Don’t bill Medicare for restocked supplies
Don’t bill Medicare for restocked supplies
Under the May 22, 2000, proposed safe harbor rule published by the Office of the Inspector General, you won’t be able to bill Medicare for items you restock ambulances with, so there will be no way to recover those costs, notes Michael Williams, president of the Abaris Group, a consulting firm in Walnut Creek, CA, specializing in emergency services.
That’s bad news for ED managers, especially coupled with the implementation of ambulatory payment classifications (APCs) and other revenue-limiting trends, emphasizes Williams.
You can’t change beneficiaries
It appears that the hospital must absorb the cost of all medications, supplies, and linens provided to Medicare beneficiaries, says James Augustine, MD, FACEP, chief executive officer of Premier Health Care Services, a Dayton, OH-based physician management group that provides ED staffing and consulting.

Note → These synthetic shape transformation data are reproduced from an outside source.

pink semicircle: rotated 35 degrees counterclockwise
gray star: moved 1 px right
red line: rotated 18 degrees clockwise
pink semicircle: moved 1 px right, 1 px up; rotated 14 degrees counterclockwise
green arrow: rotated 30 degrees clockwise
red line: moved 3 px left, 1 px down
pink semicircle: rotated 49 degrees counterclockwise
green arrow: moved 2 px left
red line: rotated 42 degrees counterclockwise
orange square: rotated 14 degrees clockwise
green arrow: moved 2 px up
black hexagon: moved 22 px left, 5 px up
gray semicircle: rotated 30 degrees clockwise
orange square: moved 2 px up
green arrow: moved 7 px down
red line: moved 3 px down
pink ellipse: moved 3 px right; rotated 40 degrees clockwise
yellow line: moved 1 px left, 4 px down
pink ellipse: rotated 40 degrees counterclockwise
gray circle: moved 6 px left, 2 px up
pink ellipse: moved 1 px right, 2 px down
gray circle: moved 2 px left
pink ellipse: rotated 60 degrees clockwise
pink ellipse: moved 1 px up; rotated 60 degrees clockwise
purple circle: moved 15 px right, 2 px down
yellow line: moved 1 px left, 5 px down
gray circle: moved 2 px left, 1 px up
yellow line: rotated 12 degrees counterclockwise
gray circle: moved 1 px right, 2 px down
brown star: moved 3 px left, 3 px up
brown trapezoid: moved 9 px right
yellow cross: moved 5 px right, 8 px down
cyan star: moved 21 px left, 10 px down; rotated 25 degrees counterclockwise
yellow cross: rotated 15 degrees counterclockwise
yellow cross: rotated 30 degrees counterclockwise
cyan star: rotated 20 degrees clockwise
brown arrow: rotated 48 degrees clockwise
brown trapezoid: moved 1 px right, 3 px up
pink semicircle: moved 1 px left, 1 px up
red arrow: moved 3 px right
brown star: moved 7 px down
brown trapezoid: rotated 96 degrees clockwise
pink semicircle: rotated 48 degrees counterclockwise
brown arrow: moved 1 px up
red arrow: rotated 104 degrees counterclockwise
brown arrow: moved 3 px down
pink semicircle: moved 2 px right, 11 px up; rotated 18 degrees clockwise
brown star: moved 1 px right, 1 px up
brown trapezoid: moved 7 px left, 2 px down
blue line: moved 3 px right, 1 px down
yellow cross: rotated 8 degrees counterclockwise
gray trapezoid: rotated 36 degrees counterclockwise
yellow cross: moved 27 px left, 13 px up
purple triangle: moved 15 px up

The hospital and EMS agency also can’t charge the beneficiary for the cost of any drugs or supplies, he explains.
Payments to ambulance agencies for emergency ambulance transport services typically include the cost of supplies used, which could include those restocked at a hospital, says Augustine. "But the hospital cannot bill for any of those medicines or supplies," he says.
That restriction can be a significant economic burden for the hospital, because many Medicare beneficiaries might require the use of medicines, linens, or supplies during their care and transportation, Augustine says. "The hospital will have to absorb these costs, with fixed reimbursements for admitted Medicare patients through DRGs and for other patients through APCs."

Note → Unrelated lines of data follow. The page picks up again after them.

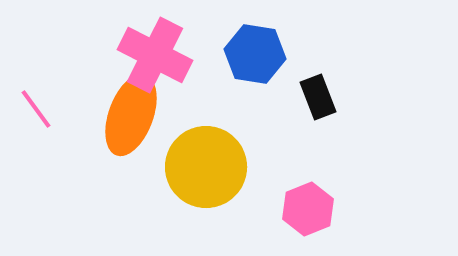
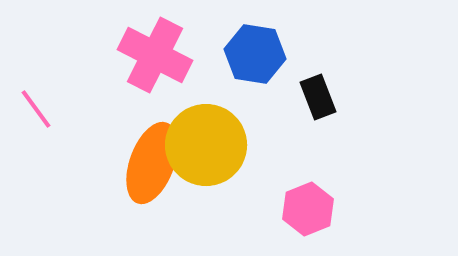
orange ellipse: moved 21 px right, 48 px down
yellow circle: moved 22 px up
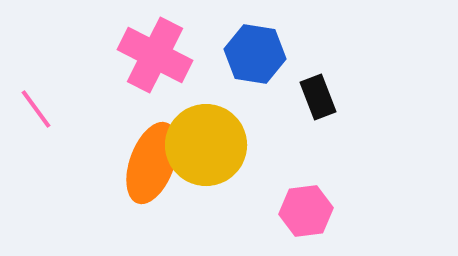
pink hexagon: moved 2 px left, 2 px down; rotated 15 degrees clockwise
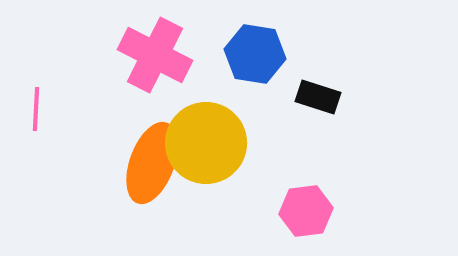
black rectangle: rotated 51 degrees counterclockwise
pink line: rotated 39 degrees clockwise
yellow circle: moved 2 px up
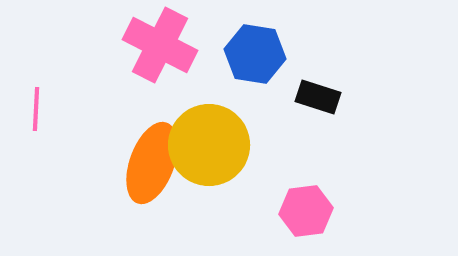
pink cross: moved 5 px right, 10 px up
yellow circle: moved 3 px right, 2 px down
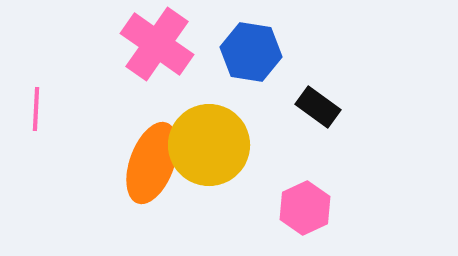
pink cross: moved 3 px left, 1 px up; rotated 8 degrees clockwise
blue hexagon: moved 4 px left, 2 px up
black rectangle: moved 10 px down; rotated 18 degrees clockwise
pink hexagon: moved 1 px left, 3 px up; rotated 18 degrees counterclockwise
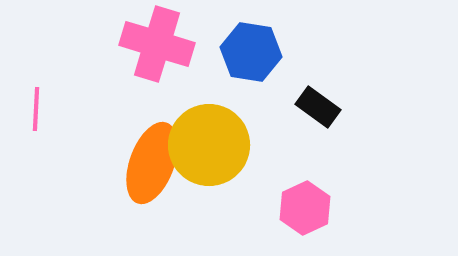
pink cross: rotated 18 degrees counterclockwise
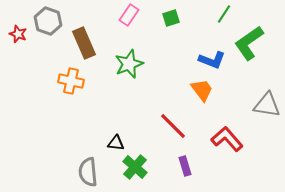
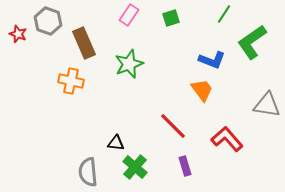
green L-shape: moved 3 px right, 1 px up
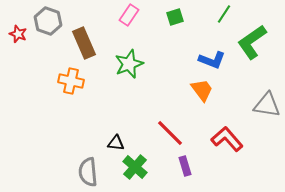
green square: moved 4 px right, 1 px up
red line: moved 3 px left, 7 px down
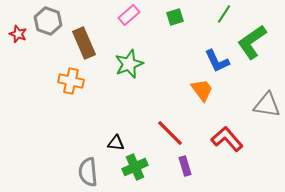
pink rectangle: rotated 15 degrees clockwise
blue L-shape: moved 5 px right, 1 px down; rotated 44 degrees clockwise
green cross: rotated 25 degrees clockwise
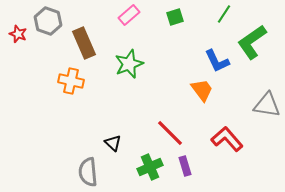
black triangle: moved 3 px left; rotated 36 degrees clockwise
green cross: moved 15 px right
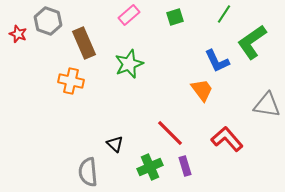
black triangle: moved 2 px right, 1 px down
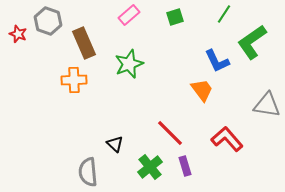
orange cross: moved 3 px right, 1 px up; rotated 15 degrees counterclockwise
green cross: rotated 15 degrees counterclockwise
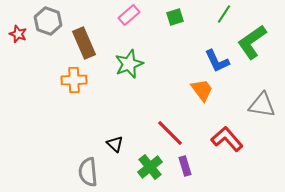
gray triangle: moved 5 px left
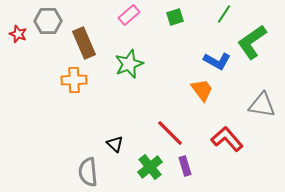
gray hexagon: rotated 20 degrees counterclockwise
blue L-shape: rotated 36 degrees counterclockwise
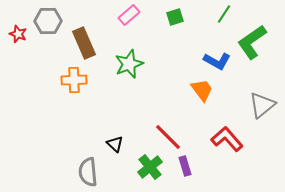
gray triangle: rotated 48 degrees counterclockwise
red line: moved 2 px left, 4 px down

The hospital can bill non-Medicare patients, commercial third-party payers, and Medicaid for restocked supplies, medications, and linens, he says.
If there is any possibility that an EMS agency will charge a patient for supplies used in the field, you should have procedures to prevent billing the Health Care Financing Administration (HCFA) for those same supplies, warns Robert Suter, DO, MHA, FACEP, regional medical director of the North Texas region for Questcare Emergency Services in Dallas.
In addition, the hospital needs to have accounting procedures so if you are not billing for the supplies, you also are not writing the cost off as "bad debt," because that also is partially reimbursed in HCFA calculations, Suter notes.